I want to be a better person. A much better person.
SO, here I go.

Gratitude for 100 days and lets see if I can't completely turn myself around.  I'm going to thinking about something to be grateful for daily, I'm going to ponder it and be thankful. I'm going to feel and live the gratitude. Its going to be hard, it already is :)  And did I forget to mention, I'll be showing you my daily in photos. Now I'm already doing a personal photo a day and a July challenge but I'm hoping to tie the other two into this one….

Wish me luck and I'll let you know how I get on!



Thursday, June 5, 2014

After a hiatus, I'm back..

It was a big decision, close up shop and start again, or just keep right on going and tweak as I work out what I want to do?

I chose to tweak and see how things turn out. If they don't, then close this baby down I will. Who needs this floating if no one reads right? Right? I can hear a distinct echo out there, I'll pretend I don't for now.

Over 2 years has passed since I was last here with you. In that time I was preparing for a new baby and welcoming said baby and then getting my head around having said baby in the house.  Now? Now I'm working out how I fit into my new life as a stay at home mum and previous librarian. I have several hobbies, have taken up sewing now and am continuing to knit.  I always seem to be dabbling in other various craft activities but that'll  need to stop soon unless I can somehow make money.

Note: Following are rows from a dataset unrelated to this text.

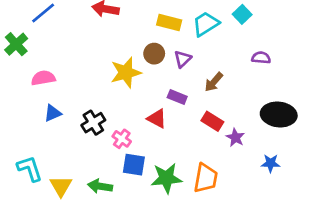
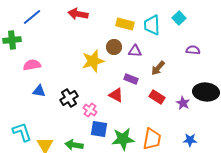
cyan trapezoid: (206, 24) -> (152, 25), turned -60
green cross: (16, 44) -> (12, 40), turned 36
purple triangle: (183, 59) -> (135, 51), turned 48
blue triangle: (53, 113) -> (39, 91), turned 32
purple star: (235, 138) -> (183, 103), moved
blue star: (271, 163) -> (190, 140), moved

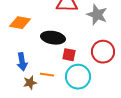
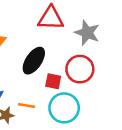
black ellipse: (53, 38) -> (34, 61), turned -65
red circle: (103, 52) -> (80, 69), moved

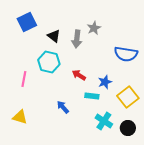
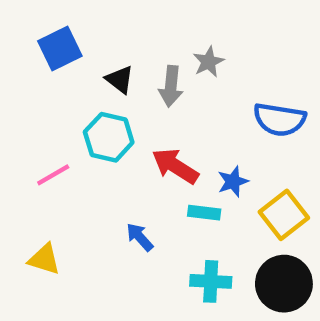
red arrow: (79, 75) -> (175, 166), size x1.5
pink line: (24, 79) -> (53, 175), turned 49
cyan cross: (104, 121) -> (211, 281), moved, turned -30
black circle: (128, 128) -> (284, 284), size x1.6

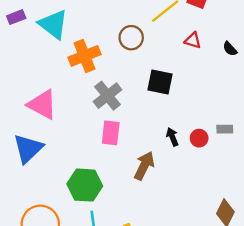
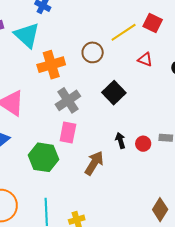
black square: (160, 82) -> (114, 93), turned 30
green hexagon: (85, 185) -> (43, 157), moved

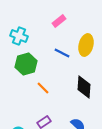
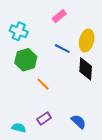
black diamond: (84, 87) -> (86, 69), moved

I only resigned a short time ago so I have time to work myself and my family out, however part of it is about working out who I now am, now that I'm not a librarian I mean.

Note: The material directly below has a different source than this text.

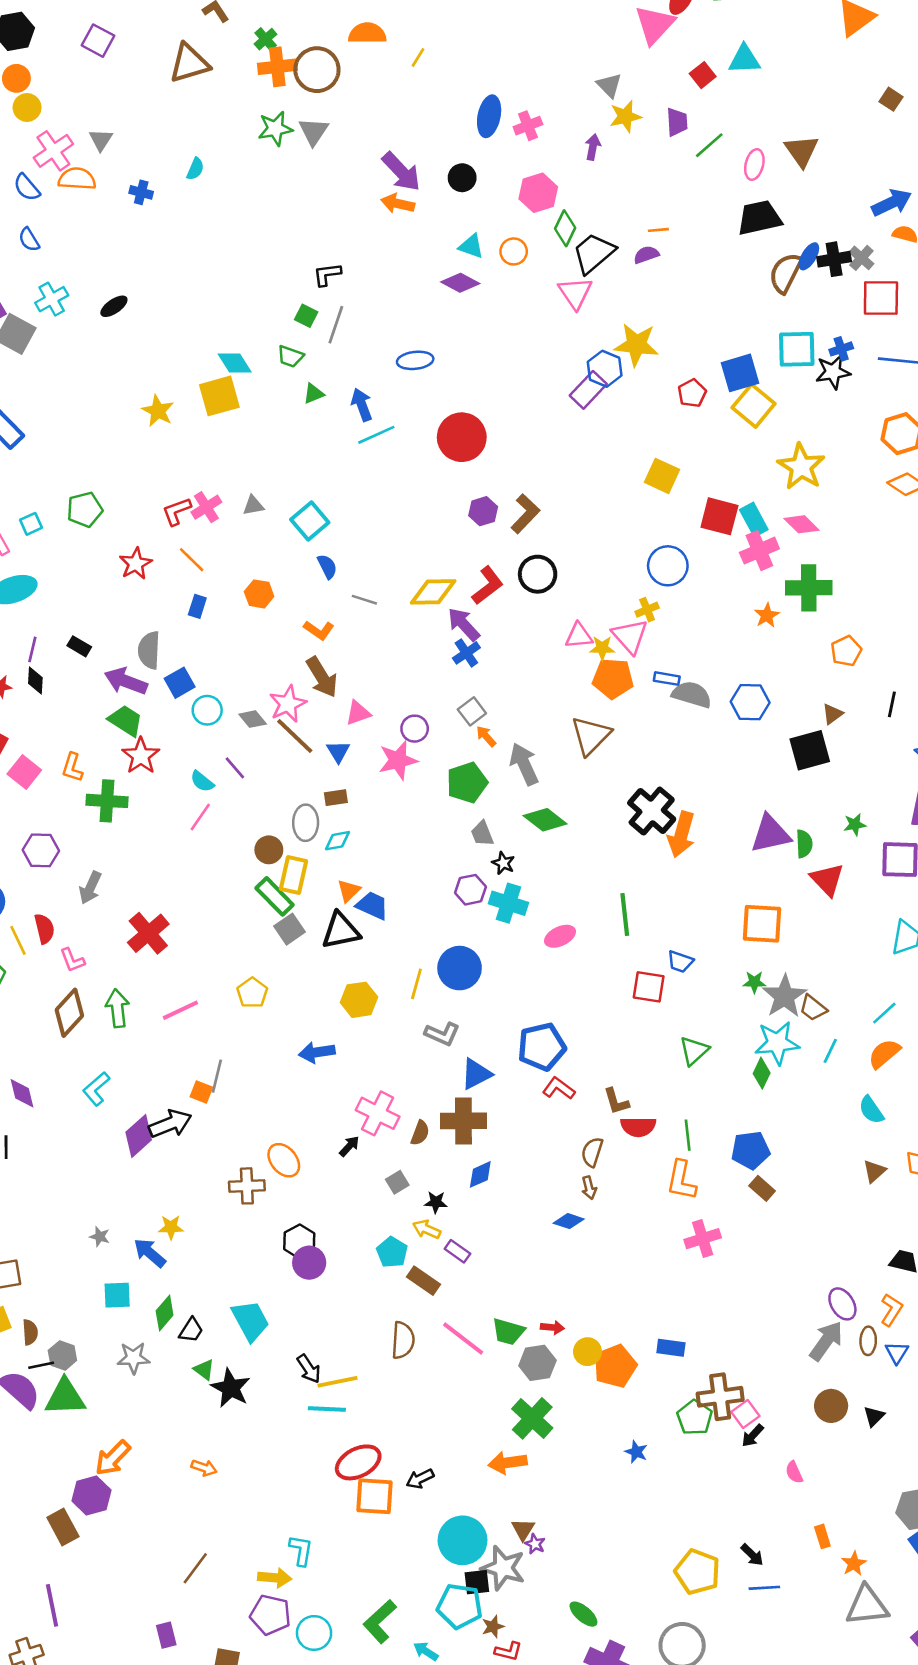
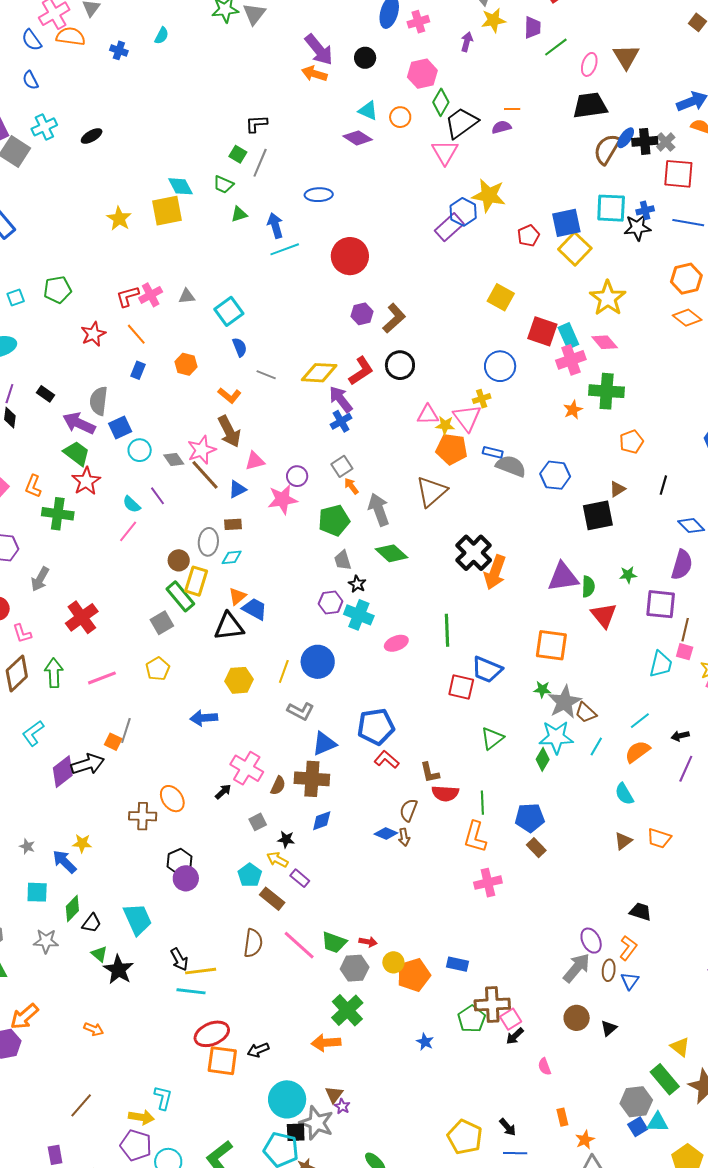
blue triangle: (338, 752) -> (237, 489), turned 30
gray square: (289, 929) -> (162, 623), moved
blue trapezoid: (680, 962) -> (487, 670), size x1.5
blue diamond: (569, 1221) -> (386, 833), moved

After over 15 years in the industry, I called it quits to stay home with our baby.  Right when there seems to be a lot (and I mean a LOT) of discussion about good mums vs. other mums, can mums have it all, does working mean having it all, if you stay home with your baby are you giving up on having it all manner of things work and staying home and mum and parent related.  The decisions you make are hard enough without having all this blowing about in the background. Period.

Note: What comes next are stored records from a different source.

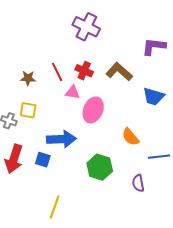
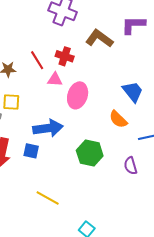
brown L-shape: (119, 72) -> (99, 39), moved
blue trapezoid: (154, 97) -> (133, 92), moved, turned -140
yellow line: (55, 207) -> (48, 198), turned -75

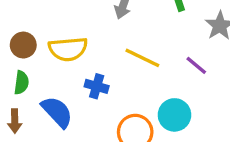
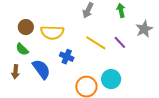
purple line: (196, 65) -> (120, 42), moved
green semicircle: (21, 83) -> (22, 49), turned 120

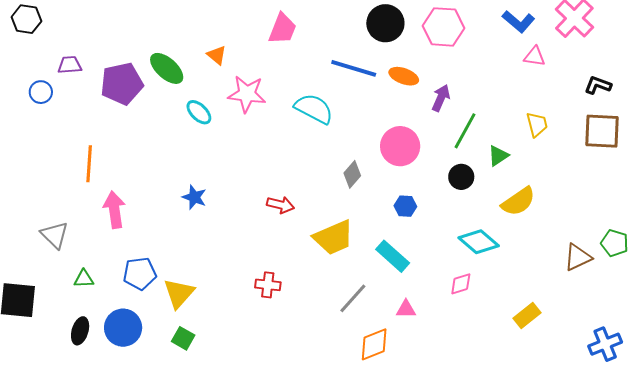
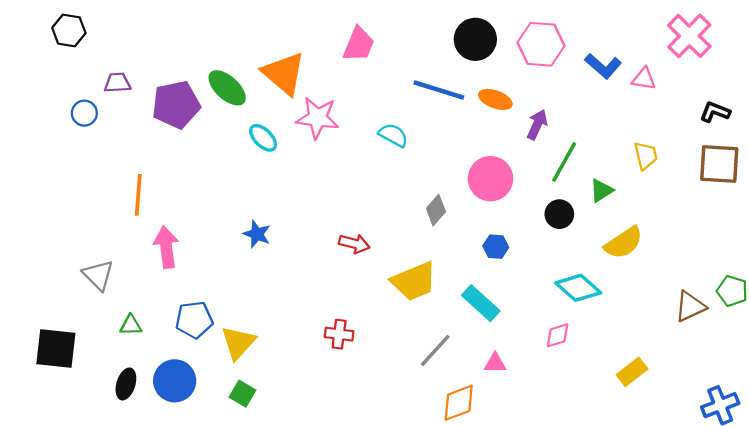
blue L-shape: (518, 22) -> (603, 66), moved
orange triangle: (217, 55) -> (284, 73), size x2.0
cyan semicircle: (314, 109) -> (393, 135), size x0.7

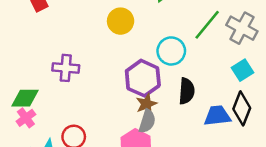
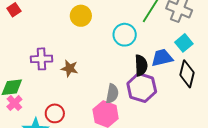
purple hexagon: (143, 78) -> (142, 88), moved
brown star: (146, 104) -> (69, 68), moved, turned -30
blue trapezoid: (217, 116) -> (162, 58), moved

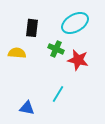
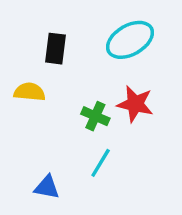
green cross: (56, 49) -> (95, 116), moved

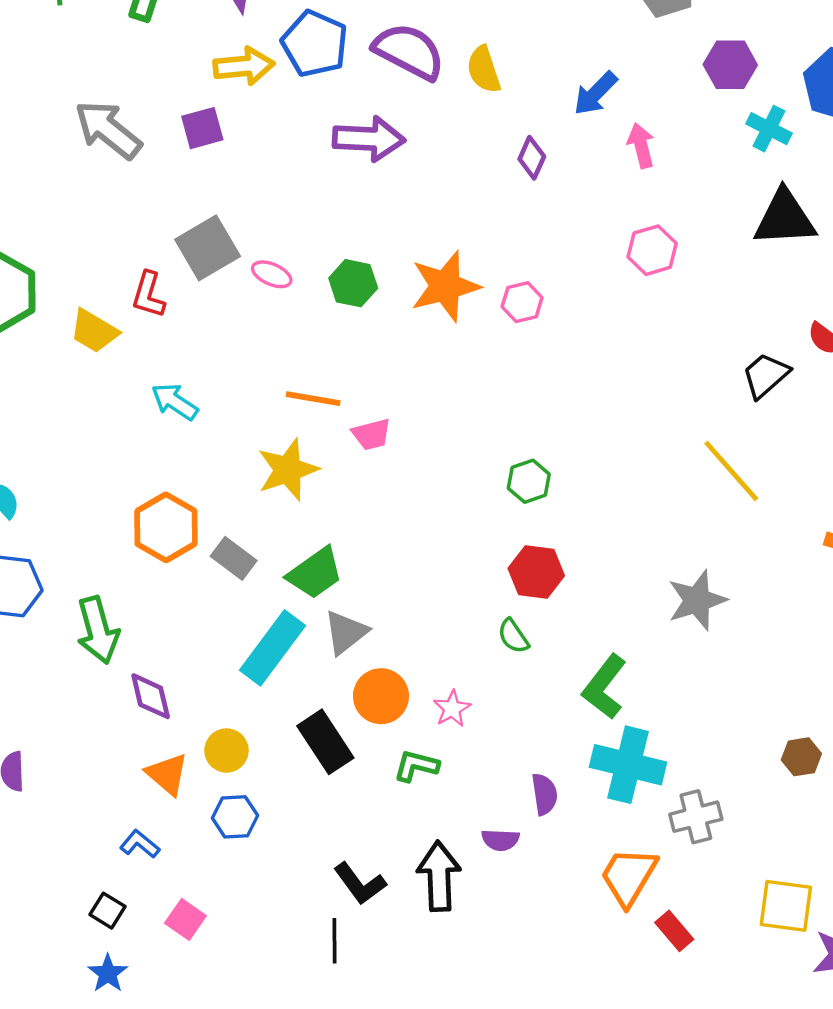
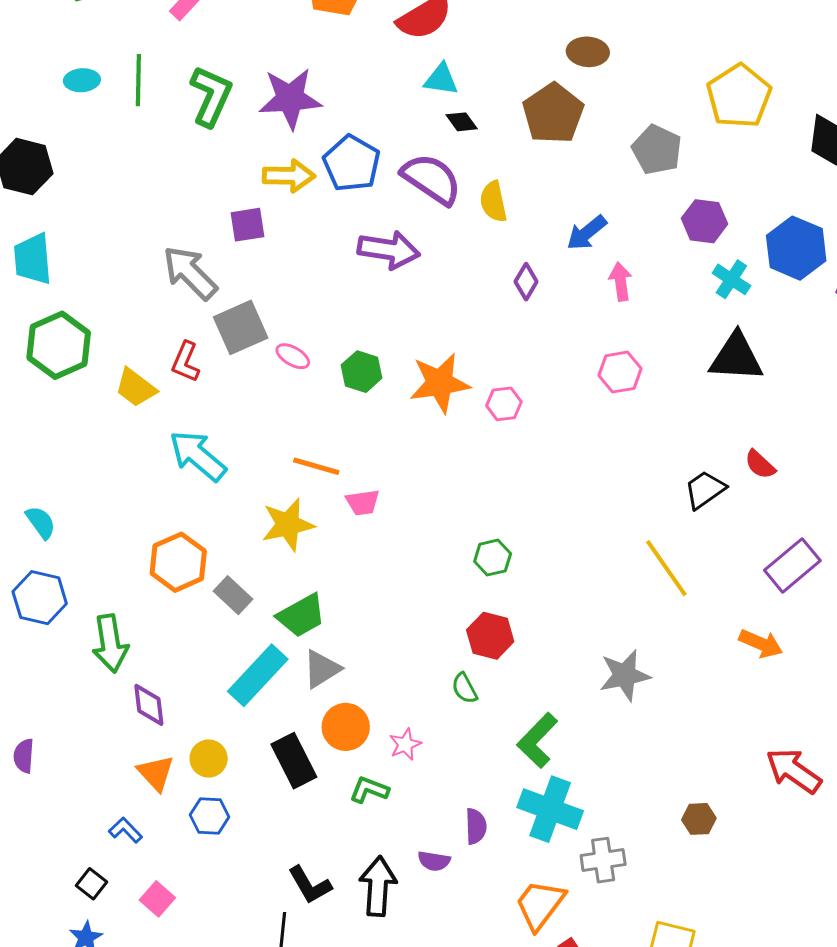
gray arrow: (108, 130) -> (190, 273), moved
cyan arrow: (175, 402) -> (198, 456), size x1.5

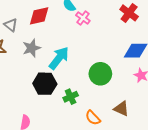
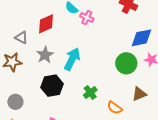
green circle: (100, 74) -> (126, 63), moved
black hexagon: (45, 84) -> (52, 86), moved
brown triangle: (121, 109) -> (139, 94), turned -35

I get quite angry and frustrated listening to all of this. There is discussion on some social site or morning news or other avenue talking about the pros and cons, always with people saying in the end 'why is it up for discussion?' and 'this doesn't happen to men'.  I just want to put my piece in (except feel that wading in is just adding fuel to any fire and quite frankly, my point of view kind of goes against doing what I'd like in this instance!) and say, stop talking about it then. Just stop. And then no one will have anything to discuss about it, no one will feel as pressured to put their view forward and get stamped on later for doing so. It won't be a newsworthy item. Just let people make their decisions based on what is best for them….who cares what the reasons are? They're usually private and up to each family. I know I have family who don't understand why I'm doing what I'm doing, especially as financially it may be difficult for a time. Our reasons are our own and our child is only young for a short time and like everything we've decided to do up till now, it may be a bit different to what you're doing, but it works for us.

As someone who is easily pressured, swayed by others minor opinions and quite frankly an anxiety ridden sheep I'd really prefer not to discuss it too much as I second guess our choices. And I shouldn't have to. I should be able to feel confident and comfortable and enjoy our decision. Mainly my fault I know, but my genuine wish is that people start to be a little more open to other people and the way they live. Maybe a pipe dream? Perhaps that is how other people deal with the different-ness of others, by discussing them and they way they live? In which case I take it all back and continue discussing…in the meantime, I'm working on confidence and accepting my own decisions a little more :)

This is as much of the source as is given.